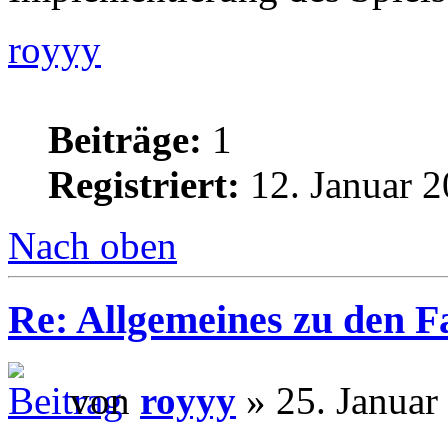
royyy
Beiträge:
1
Registriert:
12. Januar 2
Nach oben
Re: Allgemeines zu den 
von
royyy
» 25. Januar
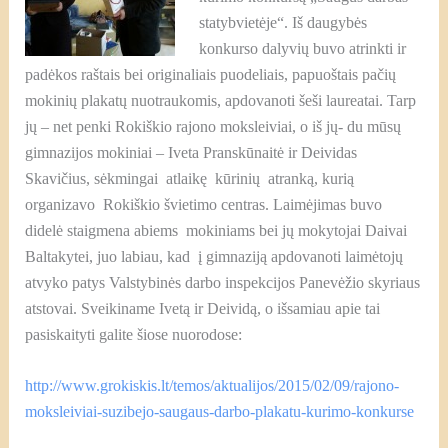
statybvietėje“. Iš daugybės
konkurso dalyvių buvo atrinkti ir
padėkos raštais bei originaliais puodeliais, papuoštais pačių
mokinių plakatų nuotraukomis, apdovanoti šeši laureatai.
Tarp
jų – net penki Rokiškio rajono moksleiviai, o iš jų- du mūsų
gimnazijos mokiniai – Iveta Pranskūnaitė ir Deividas
Skavičius, sėkmingai atlaikę kūrinių atranką, kurią
organizavo Rokiškio švietimo centras. Laimėjimas buvo
didelė staigmena abiems mokiniams bei jų mokytojai Daivai
Baltakytei, juo labiau, kad į gimnaziją apdovanoti laimėtojų
atvyko patys Valstybinės darbo inspekcijos Panevėžio skyriaus
atstovai. Sveikiname Ivetą ir Deividą, o išsamiau apie tai
pasiskaityti galite šiose nuorodose:
http://www.grokiskis.lt/temos/aktualijos/2015/02/09/rajono-
moksleiviai-suzibejo-saugaus-darbo-plakatu-kurimo-konkurse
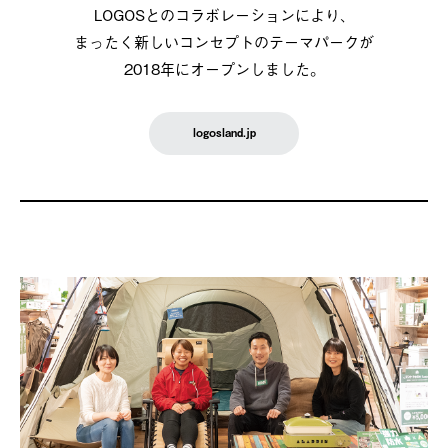
LOGOSとのコラボレーションにより、
まったく新しいコンセプトのテーマパークが
2018年にオープンしました。
logosland.jp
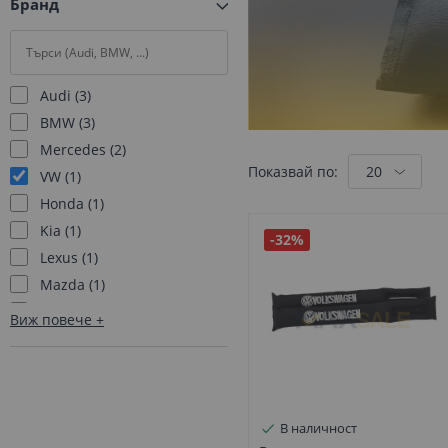
Бранд
Audi
3
BMW
3
Mercedes
2
Показвай по:
VW
1
Honda
1
Kia
1
-32%
Lexus
1
Mazda
1
Porsche
1
Виж повече
Toyota
1
В наличност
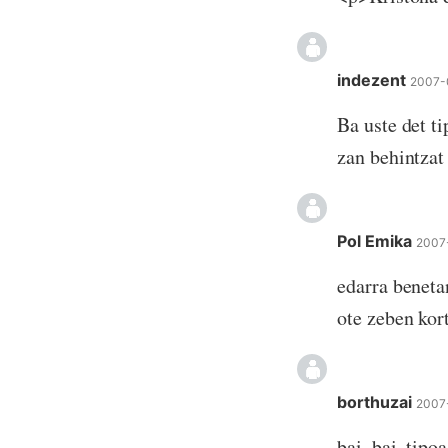
indezent
2007-
Ba uste det t
zan behintzat
Pol Emika
2007
edarra benetan
ote zeben ko
borthuzai
2007
bai, bai, tipo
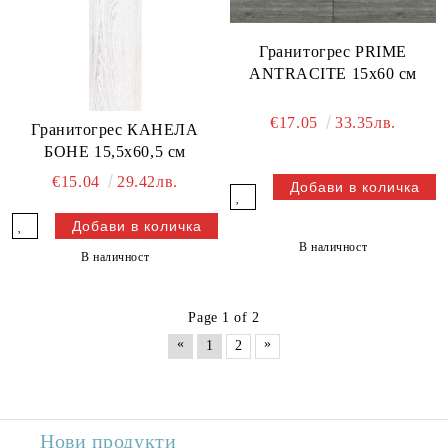
Гранитогрес PRIME
ANTRACITE 15x60 см
€17.05
33.35лв.
Гранитогрес КАНЕЛА
БОНЕ 15,5x60,5 см
€15.04
29.42лв.
В наличност
В наличност
Page 1 of 2
«
»
1
2
Нови продукти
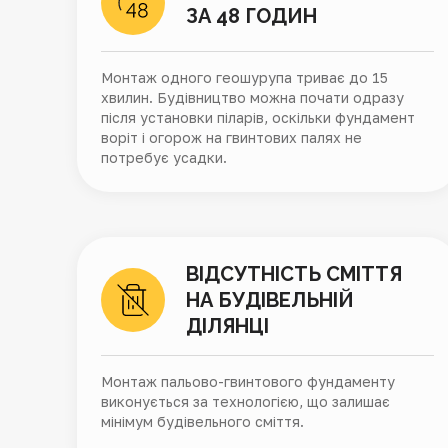
ЗА 48 ГОДИН
Монтаж одного геошурупа триває до 15
хвилин. Будівництво можна почати одразу
після установки піларів, оскільки фундамент
воріт і огорож на гвинтових палях не
потребує усадки.
ВІДСУТНІСТЬ СМІТТЯ
НА БУДІВЕЛЬНІЙ
ДІЛЯНЦІ
Монтаж пальово-гвинтового фундаменту
виконується за технологією, що залишає
мінімум будівельного сміття.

### Directions
Show each line of the material above where "buvo" occurs.

### Answer space
konkurso dalyvių buvo atrinkti ir
organizavo Rokiškio švietimo centras. Laimėjimas buvo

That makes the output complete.